- What the task asks
Below are entries. Reproduce exactly the lines between the line holding "company you are choosing will do th" and the line holding "friendly ways will be used so that th", inclusive, and only those.

_ _ _

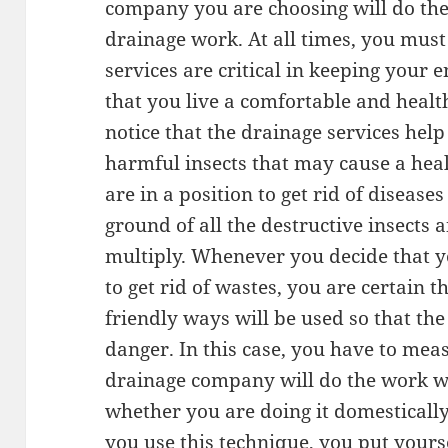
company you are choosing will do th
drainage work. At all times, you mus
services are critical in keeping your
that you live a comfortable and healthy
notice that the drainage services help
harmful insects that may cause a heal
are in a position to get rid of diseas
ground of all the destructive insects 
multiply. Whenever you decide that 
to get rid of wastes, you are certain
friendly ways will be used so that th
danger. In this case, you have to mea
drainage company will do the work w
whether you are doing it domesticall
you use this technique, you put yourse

_ _ _

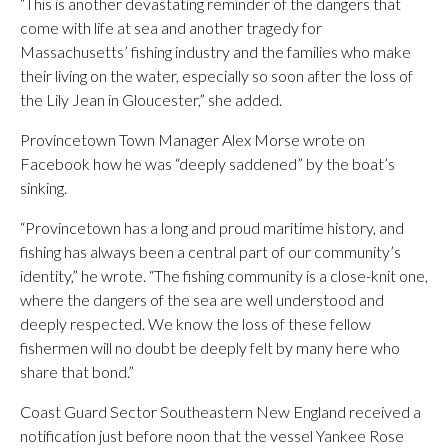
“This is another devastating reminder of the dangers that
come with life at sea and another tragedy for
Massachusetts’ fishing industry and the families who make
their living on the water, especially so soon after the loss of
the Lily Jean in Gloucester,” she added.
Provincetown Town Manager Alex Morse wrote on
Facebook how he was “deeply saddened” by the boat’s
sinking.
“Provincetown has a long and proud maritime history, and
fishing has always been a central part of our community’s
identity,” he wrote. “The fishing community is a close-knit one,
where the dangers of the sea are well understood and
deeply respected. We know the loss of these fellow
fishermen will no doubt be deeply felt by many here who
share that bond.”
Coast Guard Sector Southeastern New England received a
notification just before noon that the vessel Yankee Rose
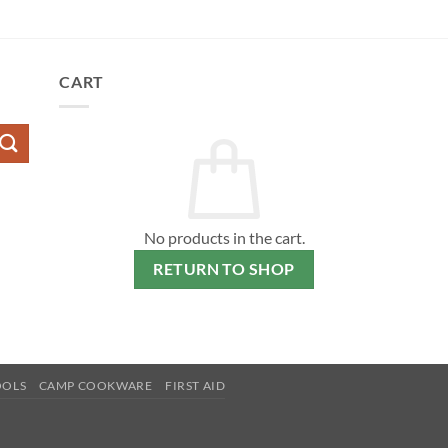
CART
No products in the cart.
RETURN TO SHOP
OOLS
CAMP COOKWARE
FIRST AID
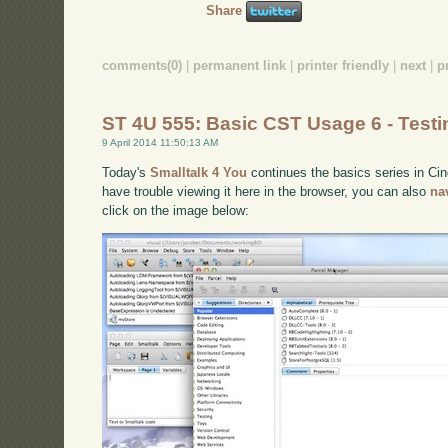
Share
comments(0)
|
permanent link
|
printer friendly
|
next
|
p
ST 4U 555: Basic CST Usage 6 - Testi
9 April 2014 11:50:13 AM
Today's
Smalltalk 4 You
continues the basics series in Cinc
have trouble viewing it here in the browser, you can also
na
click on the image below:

_ _ _

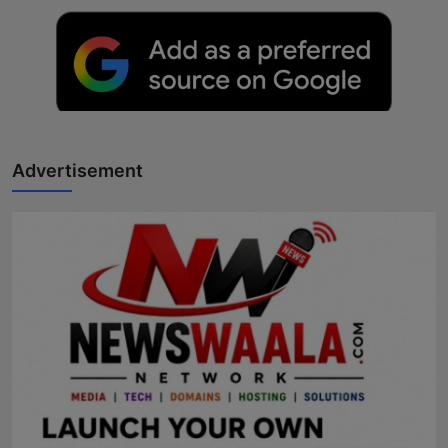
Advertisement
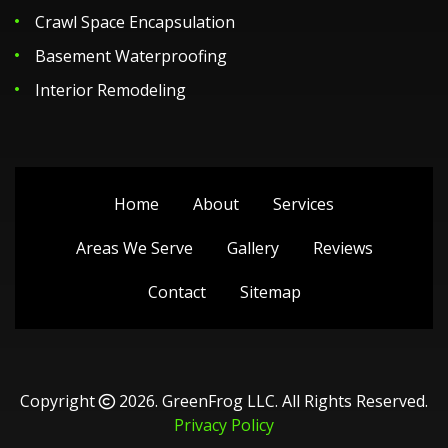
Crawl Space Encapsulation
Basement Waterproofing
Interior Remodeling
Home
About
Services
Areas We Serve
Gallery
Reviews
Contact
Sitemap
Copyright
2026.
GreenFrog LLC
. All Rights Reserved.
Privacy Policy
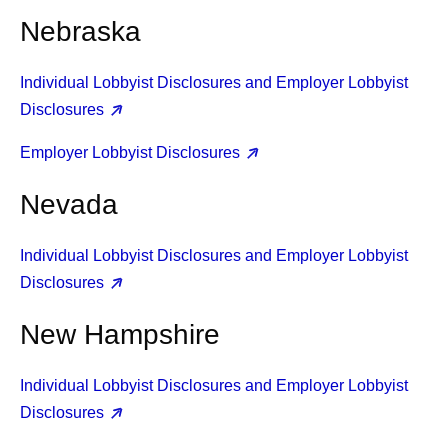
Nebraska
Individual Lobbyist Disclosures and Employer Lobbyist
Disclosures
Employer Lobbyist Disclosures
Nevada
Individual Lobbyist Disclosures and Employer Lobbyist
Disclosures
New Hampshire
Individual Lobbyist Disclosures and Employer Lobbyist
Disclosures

_ _ _

- Answer box
company you are choosing will do th
drainage work. At all times, you mus
services are critical in keeping your
that you live a comfortable and healthy
notice that the drainage services help
harmful insects that may cause a heal
are in a position to get rid of diseas
ground of all the destructive insects 
multiply. Whenever you decide that 
to get rid of wastes, you are certain
friendly ways will be used so that th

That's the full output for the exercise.